Amendement du projet de loi de financement de la sécurité sociale pour 2021 : le problème des taux historiques

En principe, les produits de placement sont assujettis aux prélèvements sociaux (CSG, CRDS, prélèvement de solidarité notamment) aux taux en vigueur à la date du fait générateur, c’est-à-dire au dénouement du contrat.

Les PERCO bénéficient toutefois d’un régime avantageux : lors du dénouement du contrat, les prélèvements sociaux sont déterminés, non pas par application du seul taux de prélèvement en vigueur à la date du fait générateur, mais des taux successifs en vigueur au moment de l’inscription des revenus en compte (règle dite des «taux historiques»). Ce dispositif, supprimé à compter de 2018, subsiste pour les revenus attachés à des sommes versées antérieurement.

Les PERECO étaient initialement soumis à la législation de droit commun, c’est-à-dire à l’application du taux en vigueur à la date de dénouement du contrat, de sorte que le passage d’un PERCO à un PERECO aboutissait à la perte du régime des taux historiques.

Afin de pallier à cette contrainte, un amendement au projet de loi de financement de la sécurité sociale pour 2021 a introduit le maintien du mode de calcul des prélèvements sociaux selon la règle des taux historiques en cas de passage avant 2023 des droits inscrits dans un PERCO vers un PERECO. Cette dérogation s’applique à la fraction de ces revenus acquise ou constatée avant la date du transfert ou de la transformation.

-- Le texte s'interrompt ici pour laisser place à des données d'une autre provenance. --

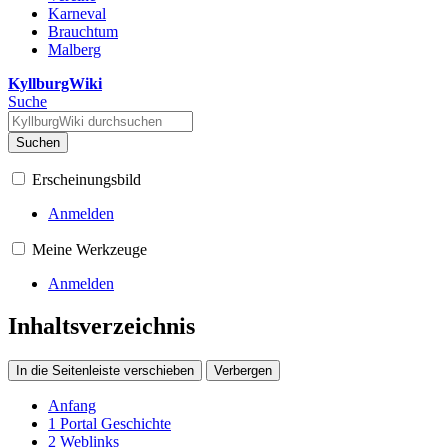
Karneval
Brauchtum
Malberg
KyllburgWiki
Suche
Suchen
Erscheinungsbild
Anmelden
Meine Werkzeuge
Anmelden
Inhaltsverzeichnis
In die Seitenleiste verschieben
Verbergen
Anfang
1
Portal Geschichte
2
Weblinks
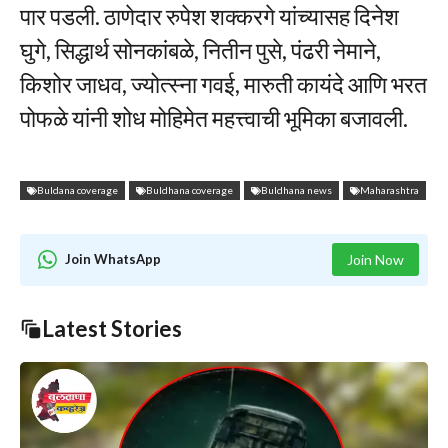
पार पडली. ठाणेदार रुपेश शक्करगे यांच्यासह दिनेश
घुगे, सिद्धार्थ सोनकांबळे, नितीन पुसे, पंढरी नेमाने,
किशोर जाधव, ज्योत्स्ना गवई, मारुती कायंदे आणि भरत
पोफळे यांनी शोध मोहिमेत महत्त्वाची भूमिका बजावली.
Buldana coverage
Buldhana coverage
Buldhana news
Maharashtra
Join WhatsApp
Join Now
Latest Stories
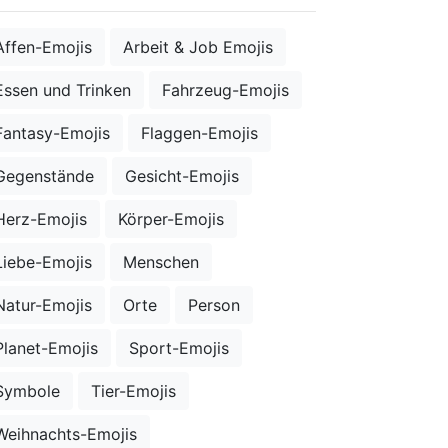
Affen-Emojis
Arbeit & Job Emojis
Essen und Trinken
Fahrzeug-Emojis
Fantasy-Emojis
Flaggen-Emojis
Gegenstände
Gesicht-Emojis
Herz-Emojis
Körper-Emojis
Liebe-Emojis
Menschen
Natur-Emojis
Orte
Person
Planet-Emojis
Sport-Emojis
Symbole
Tier-Emojis
Weihnachts-Emojis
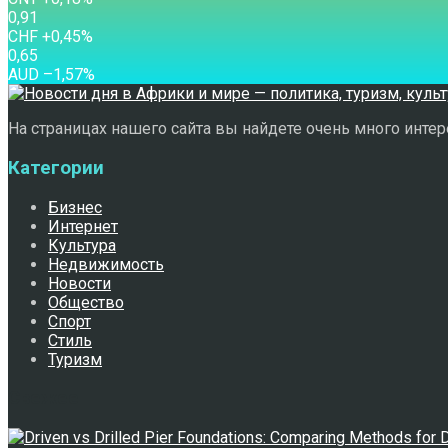
0,91
CHF
+0,45
%
0,65
AUD
–1,57
%
На страницах нашего сайта вы найдете очень много интере
Категории
Бизнес
Интернет
Культура
Недвижимость
Новости
Общество
Спорт
Стиль
Туризм
Свежее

Amendement du projet de loi finances pour 2022 : le problème des versements volontaires non déduits

La règle des taux historiques ne constitue pas le seul point susceptible d’affecter l’attractivité du PERECO.

Le titulaire d’un PERECO a la possibilité de renoncer à la déduction des versements volontaires. Cette option n’est pertinente que si le taux marginal d’imposition de l’année de versement est inférieur au taux marginal anticipé de l’année du dénouement du plan (à la retraite en principe). Tel devrait être le cas des contribuables modestes, peu ou pas imposés.

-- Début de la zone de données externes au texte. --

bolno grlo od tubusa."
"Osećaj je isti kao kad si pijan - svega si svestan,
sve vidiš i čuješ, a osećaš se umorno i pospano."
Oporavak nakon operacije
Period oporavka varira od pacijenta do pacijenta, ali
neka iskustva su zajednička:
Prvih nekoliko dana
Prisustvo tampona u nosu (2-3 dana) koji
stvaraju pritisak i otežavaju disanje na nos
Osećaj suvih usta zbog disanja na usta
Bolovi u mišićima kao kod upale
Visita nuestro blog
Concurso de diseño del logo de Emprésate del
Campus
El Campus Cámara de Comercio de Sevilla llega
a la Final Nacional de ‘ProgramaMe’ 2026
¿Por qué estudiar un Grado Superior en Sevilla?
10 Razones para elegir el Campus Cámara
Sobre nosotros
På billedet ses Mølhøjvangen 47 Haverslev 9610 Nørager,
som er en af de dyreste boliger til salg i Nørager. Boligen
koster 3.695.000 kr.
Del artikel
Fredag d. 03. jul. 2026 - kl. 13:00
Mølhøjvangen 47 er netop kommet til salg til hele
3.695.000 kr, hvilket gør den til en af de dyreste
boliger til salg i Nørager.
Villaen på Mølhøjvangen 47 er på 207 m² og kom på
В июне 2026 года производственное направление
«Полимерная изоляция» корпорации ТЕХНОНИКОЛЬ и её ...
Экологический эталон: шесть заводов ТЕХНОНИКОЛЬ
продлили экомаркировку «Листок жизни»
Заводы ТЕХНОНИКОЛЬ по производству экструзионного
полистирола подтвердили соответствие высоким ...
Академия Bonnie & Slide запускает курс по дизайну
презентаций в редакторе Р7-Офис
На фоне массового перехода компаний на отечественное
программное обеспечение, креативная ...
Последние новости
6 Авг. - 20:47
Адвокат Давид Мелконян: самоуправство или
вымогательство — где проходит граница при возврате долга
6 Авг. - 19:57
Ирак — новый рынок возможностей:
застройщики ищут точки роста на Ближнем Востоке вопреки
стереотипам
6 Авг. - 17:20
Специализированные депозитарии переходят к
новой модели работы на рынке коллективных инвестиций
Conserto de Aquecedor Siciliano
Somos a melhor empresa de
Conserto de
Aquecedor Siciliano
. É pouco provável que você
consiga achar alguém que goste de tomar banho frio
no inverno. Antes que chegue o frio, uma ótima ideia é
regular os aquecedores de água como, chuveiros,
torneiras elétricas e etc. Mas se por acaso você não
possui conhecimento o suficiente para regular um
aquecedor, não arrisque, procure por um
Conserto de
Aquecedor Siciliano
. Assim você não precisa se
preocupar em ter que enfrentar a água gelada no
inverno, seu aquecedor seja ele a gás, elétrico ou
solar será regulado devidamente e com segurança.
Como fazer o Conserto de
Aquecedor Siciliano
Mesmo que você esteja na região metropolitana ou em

En l’état du droit, il existe une divergence de fiscalité à la sortie en capital entre les PERCO et les PERECO. Les gains issus des versements volontaires dans les PERCO ne sont soumis qu’aux prélèvements sociaux tandis que les gains issus des versements volontaires sur un PERECO supportent en plus l’impôt sur le revenu au taux de 12,8% (flat tax) ou, sur option, selon le barème, que les versements aient été déduits ou non.

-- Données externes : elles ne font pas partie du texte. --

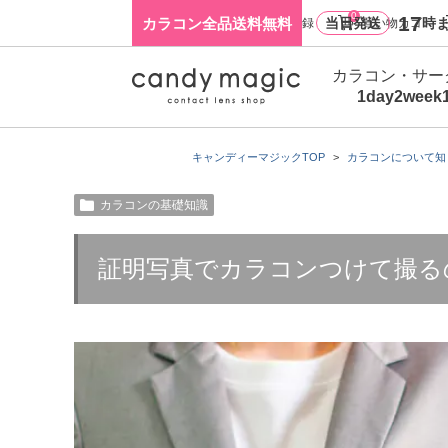
0
17
カラコン全品送料無料
当日発送
時ま
ログイン・新規会員登録
買い物カゴ
カラコン・サー
1day
2week
キャンディーマジックTOP
カラコンについて知
カラコンの基礎知識
証明写真でカラコンつけて撮る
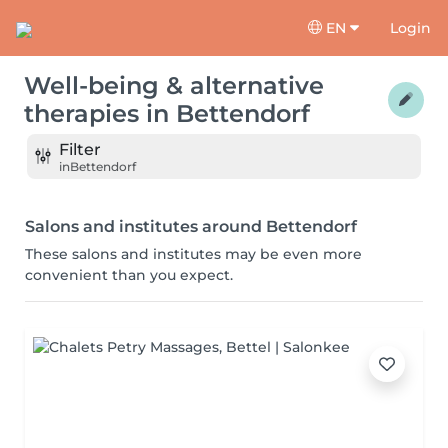
EN
Login
Well-being & alternative
therapies
in
Bettendorf
Filter
in
Bettendorf
Salons and institutes around Bettendorf
These salons and institutes may be even more
convenient than you expect.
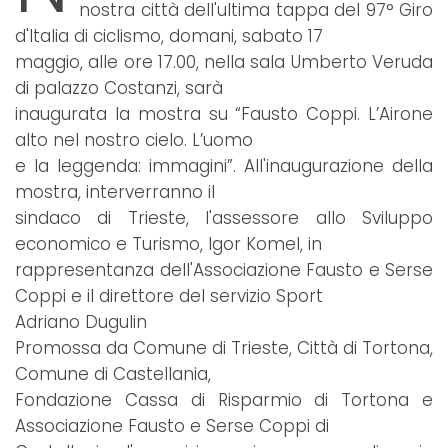
nostra città dell'ultima tappa del 97° Giro
d'Italia di ciclismo, domani, sabato 17
maggio, alle ore 17.00, nella sala Umberto Veruda
di palazzo Costanzi, sarà
inaugurata la mostra su “Fausto Coppi. L’Airone
alto nel nostro cielo. L’uomo
e la leggenda: immagini”. All'inaugurazione della
mostra, interverranno il
sindaco di Trieste, l'assessore allo Sviluppo
economico e Turismo, Igor Komel, in
rappresentanza dell'Associazione Fausto e Serse
Coppi e il direttore del servizio Sport
Adriano Dugulin
Promossa da Comune di Trieste, Città di Tortona,
Comune di Castellania,
Fondazione Cassa di Risparmio di Tortona e
Associazione Fausto e Serse Coppi di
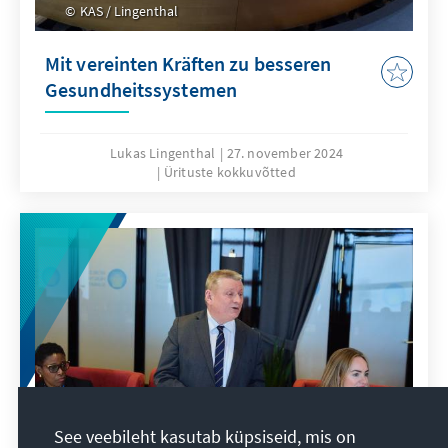
KAS / Lingenthal
Mit vereinten Kräften zu besseren
Gesundheitssystemen
Lukas Lingenthal
27. november 2024
Ürituste kokkuvõtted
See veebileht kasutab küpsiseid, mis on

Cette fiscalité plus lourde pour les épargnants n’ayant pas la possibilité de déduire les versements pourrait expliquer que certains aient préféré conserver leur PERCO.

Fort de ce constat, un amendement adopté en Commission des finances de l’Assemblée nationale entendait rapprocher l’imposition des PERCO et des PERECO. Cet élan a toutefois subi un premier coup d’arrêt via un sous-amendement restreignant l’alignement de la fiscalité applicable «aux seuls plans d’épargne retraite collectifs qui ont fait l’objet d’un transfert depuis un PERCO». Il a depuis été retiré au motif que «la friction fiscale n’était peut-être pas la principale explication à l’absence de transfert des anciens PERCO vers les nouveaux».

La migration vers un PERECO doit faire l’objet d’une attention particulière compte tenu notamment de cet inconvénient résiduel.